__INSTRUCTIONS TO FOLLOW__
In the records below, find the lines that include "FPGA" and copy each.

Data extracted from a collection
= = = =

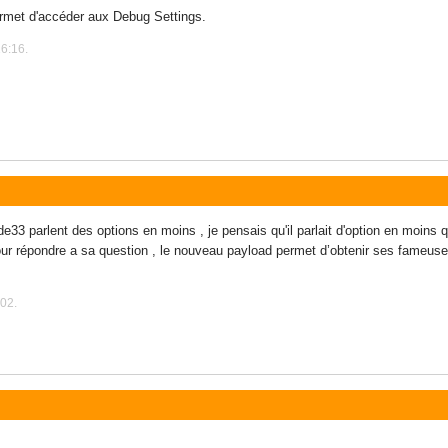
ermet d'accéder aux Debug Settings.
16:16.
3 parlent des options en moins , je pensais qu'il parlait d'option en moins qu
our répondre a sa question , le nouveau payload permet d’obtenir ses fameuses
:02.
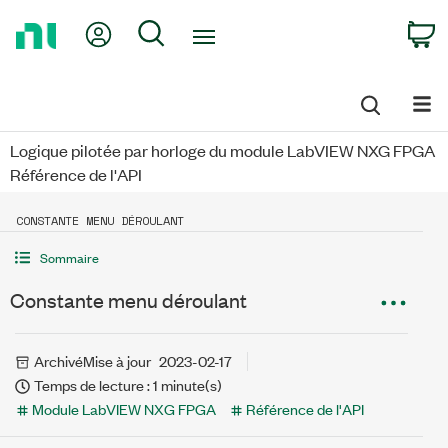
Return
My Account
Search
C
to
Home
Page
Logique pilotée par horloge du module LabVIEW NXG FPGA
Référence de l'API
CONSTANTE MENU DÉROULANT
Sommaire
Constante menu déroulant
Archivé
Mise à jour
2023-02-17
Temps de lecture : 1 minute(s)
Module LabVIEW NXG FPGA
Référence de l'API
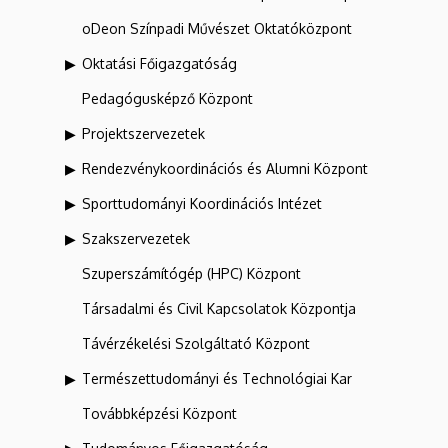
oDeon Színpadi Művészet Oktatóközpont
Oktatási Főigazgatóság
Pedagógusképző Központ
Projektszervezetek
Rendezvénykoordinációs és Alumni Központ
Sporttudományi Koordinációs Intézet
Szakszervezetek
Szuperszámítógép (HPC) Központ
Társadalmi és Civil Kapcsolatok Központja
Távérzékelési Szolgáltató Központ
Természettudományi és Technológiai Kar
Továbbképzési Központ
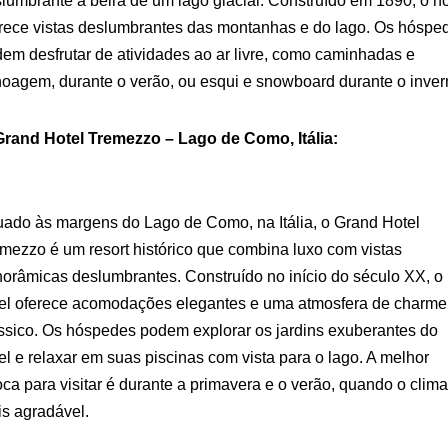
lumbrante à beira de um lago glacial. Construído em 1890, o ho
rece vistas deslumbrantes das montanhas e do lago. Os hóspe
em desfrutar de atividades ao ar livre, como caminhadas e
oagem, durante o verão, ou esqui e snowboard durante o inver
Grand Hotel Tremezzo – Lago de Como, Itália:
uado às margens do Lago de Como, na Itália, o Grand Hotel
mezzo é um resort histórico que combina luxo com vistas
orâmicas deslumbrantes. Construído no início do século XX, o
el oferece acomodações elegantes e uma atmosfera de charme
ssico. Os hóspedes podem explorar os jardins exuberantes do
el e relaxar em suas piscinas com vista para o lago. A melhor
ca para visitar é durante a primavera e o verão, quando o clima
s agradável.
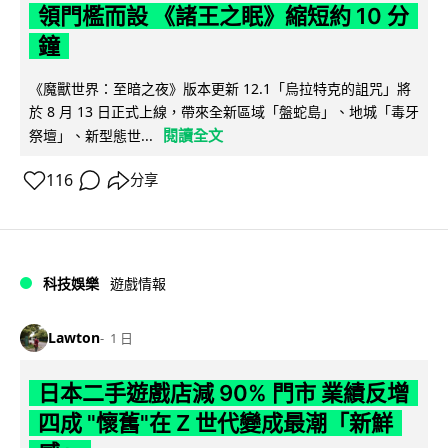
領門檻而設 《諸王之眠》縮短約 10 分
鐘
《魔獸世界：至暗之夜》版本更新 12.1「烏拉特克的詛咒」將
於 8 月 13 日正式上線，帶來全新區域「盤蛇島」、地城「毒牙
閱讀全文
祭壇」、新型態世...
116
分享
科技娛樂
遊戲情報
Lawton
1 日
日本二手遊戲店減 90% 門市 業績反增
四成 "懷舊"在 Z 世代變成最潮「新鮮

= = = =

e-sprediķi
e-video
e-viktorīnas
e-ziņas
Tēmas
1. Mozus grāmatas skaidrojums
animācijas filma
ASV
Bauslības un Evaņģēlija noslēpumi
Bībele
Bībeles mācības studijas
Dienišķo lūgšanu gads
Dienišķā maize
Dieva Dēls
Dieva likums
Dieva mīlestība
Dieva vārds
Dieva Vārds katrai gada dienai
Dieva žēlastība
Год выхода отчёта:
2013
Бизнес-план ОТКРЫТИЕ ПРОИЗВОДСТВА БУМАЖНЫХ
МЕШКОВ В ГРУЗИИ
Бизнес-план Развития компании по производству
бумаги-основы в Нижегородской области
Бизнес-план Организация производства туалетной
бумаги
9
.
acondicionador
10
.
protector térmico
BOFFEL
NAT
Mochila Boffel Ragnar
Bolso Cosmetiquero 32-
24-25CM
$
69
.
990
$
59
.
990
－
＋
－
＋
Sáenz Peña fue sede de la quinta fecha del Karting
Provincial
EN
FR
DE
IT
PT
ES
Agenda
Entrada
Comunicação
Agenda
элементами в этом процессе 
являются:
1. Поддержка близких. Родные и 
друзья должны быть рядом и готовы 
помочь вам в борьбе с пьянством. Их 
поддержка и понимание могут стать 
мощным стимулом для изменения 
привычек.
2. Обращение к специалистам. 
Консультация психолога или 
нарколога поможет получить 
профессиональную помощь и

= = = =

__WORKED SOLUTION__
Logique pilotée par horloge du module LabVIEW NXG FPGA
Module LabVIEW NXG FPGA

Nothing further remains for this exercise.